> **RECORDS TO PROCESS**:
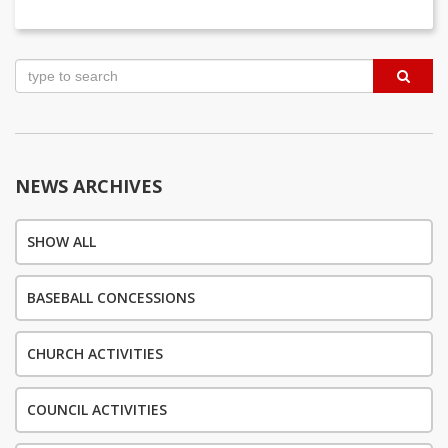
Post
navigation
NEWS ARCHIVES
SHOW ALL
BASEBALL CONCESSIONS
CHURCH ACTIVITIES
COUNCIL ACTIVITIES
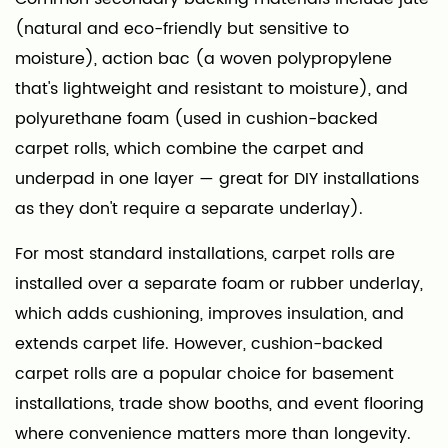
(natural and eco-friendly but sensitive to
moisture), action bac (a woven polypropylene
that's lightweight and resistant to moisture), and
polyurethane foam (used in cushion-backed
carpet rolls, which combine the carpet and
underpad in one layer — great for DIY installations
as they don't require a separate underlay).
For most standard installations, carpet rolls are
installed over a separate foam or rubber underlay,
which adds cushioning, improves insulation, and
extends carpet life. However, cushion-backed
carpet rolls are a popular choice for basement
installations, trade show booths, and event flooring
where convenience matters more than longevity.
==
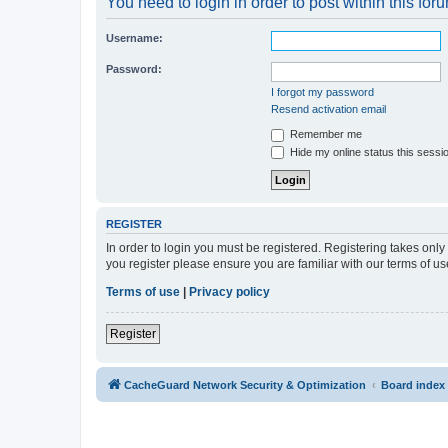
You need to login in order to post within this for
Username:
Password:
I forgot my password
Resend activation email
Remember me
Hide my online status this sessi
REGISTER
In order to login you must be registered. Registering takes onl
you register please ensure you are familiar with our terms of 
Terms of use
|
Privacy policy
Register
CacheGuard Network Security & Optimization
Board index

> **WHAT THE EXERCISE ASKS**: Between and including the line with "BASEBALL CONCESSIONS" and the line with "where convenience matters", repeat every line exactly as it appears above, with pictures left out.

> **FINISHED TASK**:
BASEBALL CONCESSIONS
CHURCH ACTIVITIES
COUNCIL ACTIVITIES
(natural and eco-friendly but sensitive to
moisture), action bac (a woven polypropylene
that's lightweight and resistant to moisture), and
polyurethane foam (used in cushion-backed
carpet rolls, which combine the carpet and
underpad in one layer — great for DIY installations
as they don't require a separate underlay).
For most standard installations, carpet rolls are
installed over a separate foam or rubber underlay,
which adds cushioning, improves insulation, and
extends carpet life. However, cushion-backed
carpet rolls are a popular choice for basement
installations, trade show booths, and event flooring
where convenience matters more than longevity.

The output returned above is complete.